If that’s the case, you’d enjoy “reading” a book in a language you don’t know, right? Or one with blank pages?
You can be proud of your ability to turn pages, certainly…it’s hard! Even the best of us turn two pages by mistake sometimes, and who hasn’t accidentally bent a page? Or even dropped a book trying to turn the page and lost your place?
People with reduced fine motor skills, either due to a debilitating condition, or a lack of sensitivity in the fingers, find it even more difficult.
Don’t think it’s hard? Take a look at this robot doing it:
Sorry, if you are reading this on your Kindle, that video won’t work for you…but it should be okay for iPhone, iPod touch, and computer users.
I won’t say I’ve never picked up a book I didn’t understand and flipped a few pages…but that’s not what I really like about reading a book.
It’s the mental interaction. It’s reading the author’s words and connecting with them in that special way.
So, wouldn’t something that makes getting the words in front of your eyes and in a form that’s easier to read be better?
It is for me.
Let’s start with getting the books at all. That’s much easier with e-books. Wireless (like the Kindle) or not, it saves a trip to the store or waiting for a book to come in the mail.
How about expense? E-books are almost always cheaper (see this earlier post) and there are thousands for free! Those free books are often the ones for which people paid more as p-books. Shakespeare? Dickens? That’s the kind of stuff people pay five hundred dollars for! They are free, baby, free!
Now you’ve gotten a bunch of books. How about having access to them when you want? Again, booklover, the e-book wins. If you love books, why don’t you want them with you? If you want to own them, p-books are fine..they can sit on their nice shelves at home while you are out. If you want to actually read them….carry a thousand with you! Pull more out of the air!
Okay, so now you have a book in your hands. Which one is better there?
Believe it or not, it didn’t take very long before I preferred e-books. Holding a physical book is a very specific feeling, and I’m not saying you won’t miss it. But reading a Kindle is less intrusive, a purer connection to the words, in my opinion. Since the “page turning” is always the same, regardless of book, you don’t have to think about it as much. I know, it sounds funny, but you do have to think about whether it is a big book or a little book, cheap newsprint, or glossy pages. Oh, not consciously, necessarily, but it does take some mental processing.
As to the appearance of the words…being able to make the text size larger can make a huge difference, especially for people with certain print disabilities.
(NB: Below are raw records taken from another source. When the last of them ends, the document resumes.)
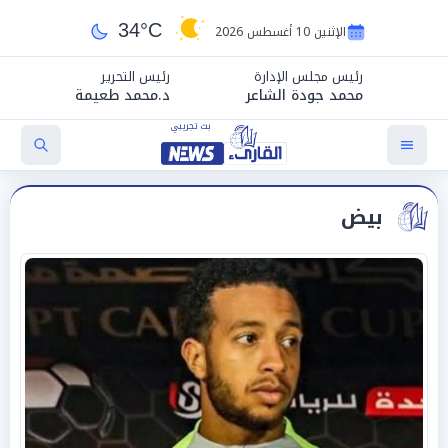
34°C
الإثنين 10 أغسطس 2026
رئيس مجلس الإدارة
رئيس التحرير
محمد جودة الشاعر
د.محمد طعيمة
بيض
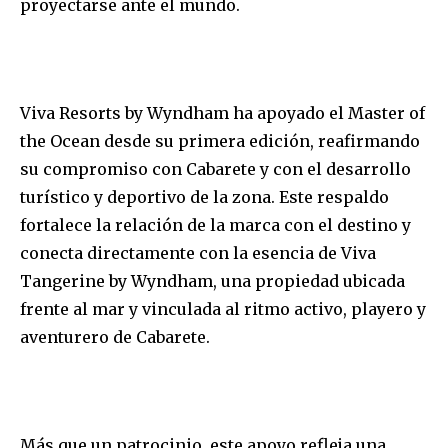
proyectarse ante el mundo.
Viva Resorts by Wyndham ha apoyado el Master of
the Ocean desde su primera edición, reafirmando
su compromiso con Cabarete y con el desarrollo
turístico y deportivo de la zona. Este respaldo
fortalece la relación de la marca con el destino y
conecta directamente con la esencia de Viva
Tangerine by Wyndham, una propiedad ubicada
frente al mar y vinculada al ritmo activo, playero y
aventurero de Cabarete.
Más que un patrocinio, este apoyo refleja una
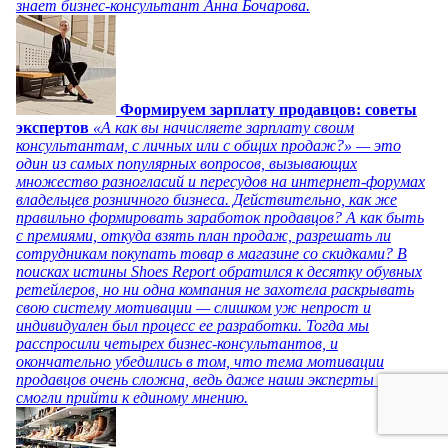
знает бизнес-консультант Анна Бочарова.
Формируем зарплату продавцов: советы
экспертов
«А как вы начисляете зарплату своим
консультантам, с личных или с общих продаж?» — это
один из самых популярных вопросов, вызывающих
множество разногласий и пересудов на интернет-форумах
владельцев розничного бизнеса. Действительно, как же
правильно формировать заработок продавцов? А как быть
с премиями, откуда взять план продаж, разрешать ли
сотрудникам покупать товар в магазине со скидками? В
поисках истины Shoes Report обратился к десятку обувных
ретейлеров, но ни одна компания не захотела раскрывать
свою систему мотивации — слишком уж непрост и
индивидуален был процесс ее разработки. Тогда мы
расспросили четырех бизнес-консультантов, и
окончательно убедились в том, что тема мотивации
продавцов очень сложна, ведь даже наши эксперты не
смогли прийти к единому мнению.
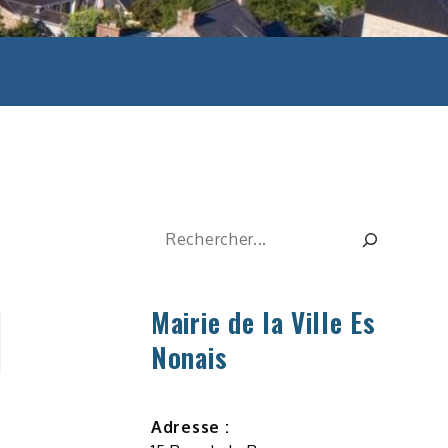
Rechercher
Mairie de la Ville Es
Nonais
Adresse :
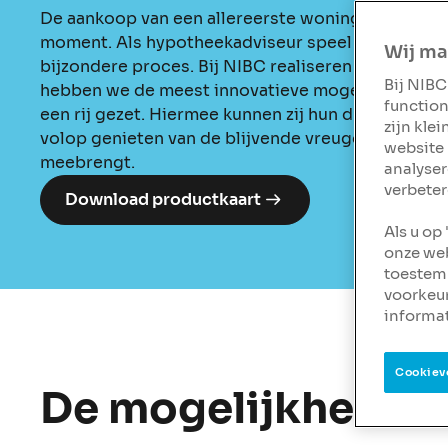
De aankoop van een allereerste woning is een uni
moment. Als hypotheekadviseur speel je een essent
Wij ma
bijzondere proces. Bij NIBC realiseren we ons dat
Bij NIBC
hebben we de meest innovatieve mogelijkheden v
function
een rij gezet. Hiermee kunnen zij hun droomwonin
zijn kle
volop genieten van de blijvende vreugde die hun 
website 
meebrengt.
analyser
verbeter
Download productkaart
Als u op
onze web
toestemm
voorkeu
informat
Cookiev
De mogelijkheden 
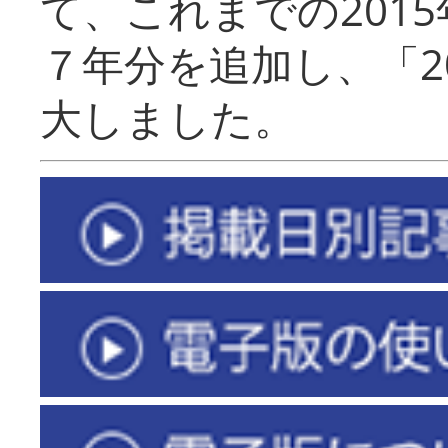
て、これまでの201
７年分を追加し、「2
大しました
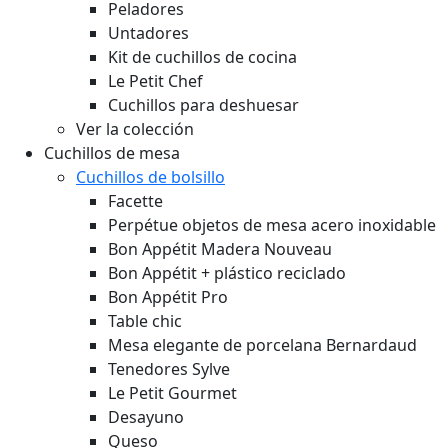
Peladores
Untadores
Kit de cuchillos de cocina
Le Petit Chef
Cuchillos para deshuesar
Ver la colección
Cuchillos de mesa
Cuchillos de bolsillo
Facette
Perpétue objetos de mesa acero inoxidable
Bon Appétit Madera
Nouveau
Bon Appétit + plástico reciclado
Bon Appétit Pro
Table chic
Mesa elegante de porcelana Bernardaud
Tenedores Sylve
Le Petit Gourmet
Desayuno
Queso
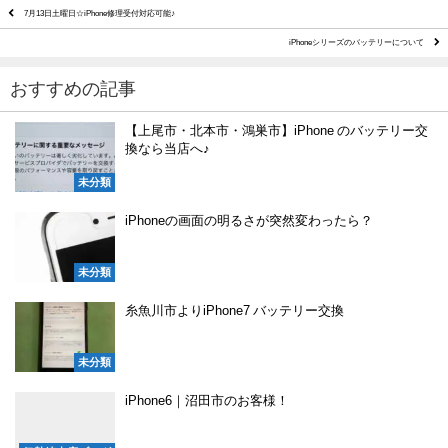
7月13日土曜日☆iPhone修理受付対応可能♪
iPhoneシリーズのバッテリーについて
おすすめの記事
【上尾市・北本市・鴻巣市】iPhone のバッテリー交
換なら当店へ♪
未分類
iPhoneの画面の明るさが突然変わったら？
未分類
糸魚川市よりiPhone7 バッテリー交換
未分類
iPhone6｜沼田市のお客様！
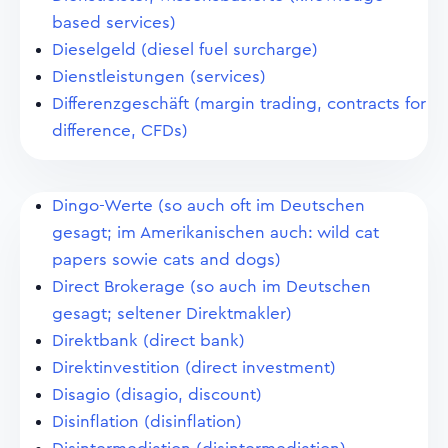
based services)
Dieselgeld (diesel fuel surcharge)
Dienstleistungen (services)
Differenzgeschäft (margin trading, contracts for
difference, CFDs)
Dingo-Werte (so auch oft im Deutschen
gesagt; im Amerikanischen auch: wild cat
papers sowie cats and dogs)
Direct Brokerage (so auch im Deutschen
gesagt; seltener Direktmakler)
Direktbank (direct bank)
Direktinvestition (direct investment)
Disagio (disagio, discount)
Disinflation (disinflation)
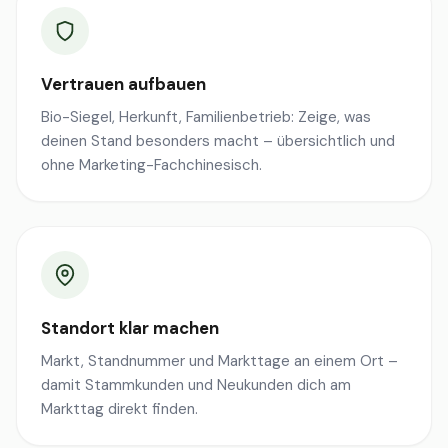
Vertrauen aufbauen
Bio-Siegel, Herkunft, Familienbetrieb: Zeige, was
deinen Stand besonders macht – übersichtlich und
ohne Marketing-Fachchinesisch.
Standort klar machen
Markt, Standnummer und Markttage an einem Ort –
damit Stammkunden und Neukunden dich am
Markttag direkt finden.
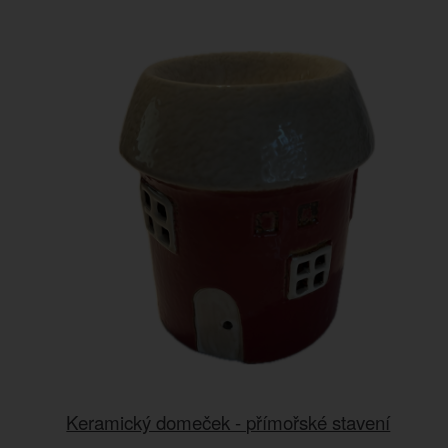
Keramický domeček - přímořské stavení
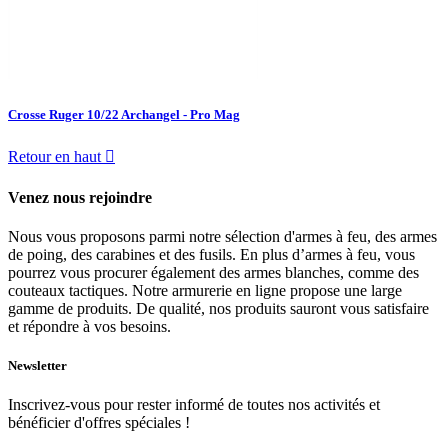
Crosse Ruger 10/22 Archangel - Pro Mag
Retour en haut

Venez nous rejoindre
Nous vous proposons parmi notre sélection d'armes à feu, des armes
de poing, des carabines et des fusils. En plus d’armes à feu, vous
pourrez vous procurer également des armes blanches, comme des
couteaux tactiques. Notre armurerie en ligne propose une large
gamme de produits. De qualité, nos produits sauront vous satisfaire
et répondre à vos besoins.
Newsletter
Inscrivez-vous pour rester informé de toutes nos activités et
bénéficier d'offres spéciales !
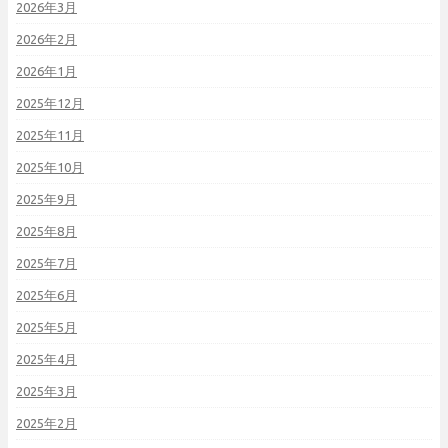
2026年3月
2026年2月
2026年1月
2025年12月
2025年11月
2025年10月
2025年9月
2025年8月
2025年7月
2025年6月
2025年5月
2025年4月
2025年3月
2025年2月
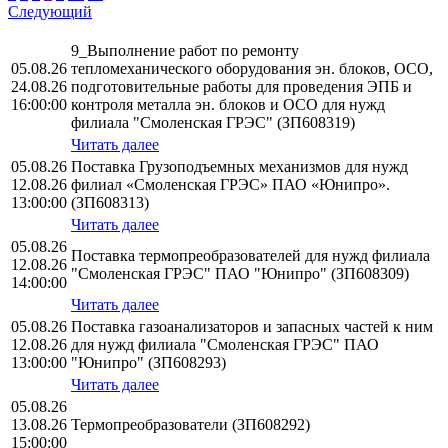
Следующий
9_Выполнение работ по ремонту
05.08.26
тепломеханического оборудования эн. блоков, ОСО,
24.08.26
подготовительные работы для проведения ЭПБ и
16:00:00
контроля металла эн. блоков и ОСО для нужд
филиала "Смоленская ГРЭС" (ЗП608319)
Читать далее
05.08.26
Поставка Грузоподъемных механизмов для нужд
12.08.26
филиал «Смоленская ГРЭС» ПАО «Юнипро».
13:00:00
(ЗП608313)
Читать далее
05.08.26
Поставка термопреобразователей для нужд филиала
12.08.26
"Смоленская ГРЭС" ПАО "Юнипро" (ЗП608309)
14:00:00
Читать далее
05.08.26
Поставка газоанализаторов и запасных частей к ним
12.08.26
для нужд филиала "Смоленская ГРЭС" ПАО
13:00:00
"Юнипро" (ЗП608293)
Читать далее
05.08.26
13.08.26
Термопреобразователи (ЗП608292)
15:00:00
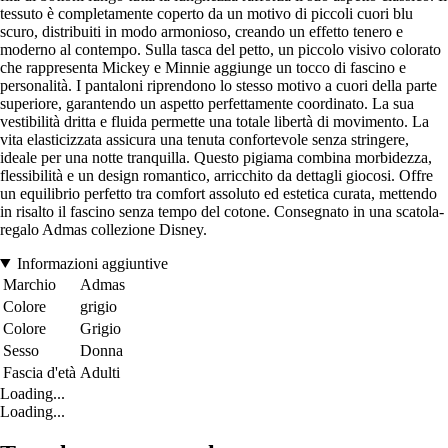
tessuto è completamente coperto da un motivo di piccoli cuori blu
scuro, distribuiti in modo armonioso, creando un effetto tenero e
moderno al contempo. Sulla tasca del petto, un piccolo visivo colorato
che rappresenta Mickey e Minnie aggiunge un tocco di fascino e
personalità. I pantaloni riprendono lo stesso motivo a cuori della parte
superiore, garantendo un aspetto perfettamente coordinato. La sua
vestibilità dritta e fluida permette una totale libertà di movimento. La
vita elasticizzata assicura una tenuta confortevole senza stringere,
ideale per una notte tranquilla. Questo pigiama combina morbidezza,
flessibilità e un design romantico, arricchito da dettagli giocosi. Offre
un equilibrio perfetto tra comfort assoluto ed estetica curata, mettendo
in risalto il fascino senza tempo del cotone. Consegnato in una scatola-
regalo Admas collezione Disney.
Informazioni aggiuntive
Marchio
Admas
Colore
grigio
Colore
Grigio
Sesso
Donna
Fascia d'età
Adulti
Loading...
Loading...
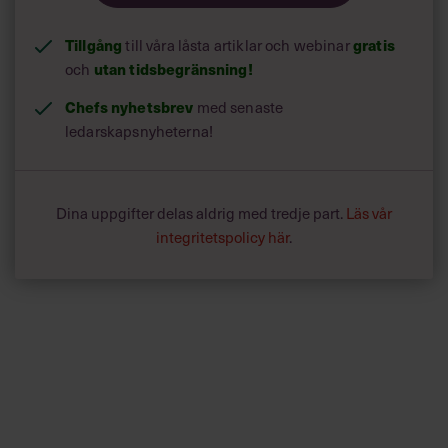
Tillgång
gratis
till våra låsta artiklar och webinar
utan tidsbegränsning!
och
Chefs nyhetsbrev
med senaste
ledarskapsnyheterna!
Dina uppgifter delas aldrig med tredje part.
Läs vår
integritetspolicy här
.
Once you’ve read a few pages…what then? With a paperbook, you get a bookmark (or a scrap of paper…or…um…a disposable chopstick sleeve: wait, is that one just me?). :) With a Kindle, you can just let it go to sleep. I usually hit Home first…but I don’t have to check the floor to see if I dropped that button.
Oh, and of course, it kept me much more in the book experience on those rare occassions when I went to another room to get a dictionary. Or to find a pen and paper (or laptop) to make a note of a great quotation.
Overall, then, I find that reading e-books is much better than reading p-books.
The ownership thing is fine…it’s a grand tradition. People have been owning things for generations. Vinyl records, CDs, paperbooks, gold, silver…of course, it’s dying out among the young whippersnappers, what with their mp3s and debit cards and e-books. Tradition! If I want to buy my p-book with a gold doubloon, nobody’s gonna stop me!
I mean, can’t you just see Scrooge McDuck diving into a debit card? Throwing it up and letting it hit him in the head? What fun is that?
Okay, so ten percent of my mortgage goes to pay for space for my books…that’s my call, right? Our friends have sworn never to help us move again…I can always pay for movers, right?
Um…wait a minute. Paying for movers? Paying the mortgage on a bedroom just for the books? Why, somebody would have to be rich to do that!
You want to look rich…get a Rolex. You want to read books? Get a Kindle.
Okay…end of the faux outrage section. ;)
Bottom line…try an e-book reader for a week or so. You may find that what you get outweighs what you lose. On the other hand, there is nothing that says you can’t read both…a lot of people do.
BONUS: Plea from a paper book
Look, we need to talk. Strike that…you’ve been talking enough to that Kindle already! And it talks back!
I just feel like…when we first got together, I thought it would be forever. When you bought me that mahogany bookshelf, and those sweet heart-shaped bookends, I thought that meant we had a commitment.
Now…well, you never take me anywhere any more. I don’t know when I even last left this shelf (which feels like a mahogany prison now, by the way). It’s not that I’m angry, it’s just that…
Well, what am I supposed to do? I can’t make myself younger! As soon as something more modern came along, you dumped me. Okay, so that hussy is smarter than I am! It’s not my fault! She’s more adaptable…yeah, like you’d admit to =her= that your eyesight isn’t as good as it used to be!
What about the history we have together? That trip to the beach…those nights in bed…that cute little mustard stain on page 75. She’s not a =real= book! She’ll never smell like me! You can’t be happy with a…thing like that!
So, come on back. What does she have that I haven’t got? Pick me up…see what a =real= book feels like, not some skinny little cold metal floozy who keeps falling asleep on you! I’m here right now: I’m sure you can find those reading glasses again: they make you look so distinguished by the way, dear.
I know, I know…I guess it was inevitable. Don’t judge a book by its cover, right? I’m sure she’s perfectly nice. She’s perfect in every way, according to you! Sorry…just, every once in awhile, could you dust me off and take me to the family room? You know, just for old time’s sake?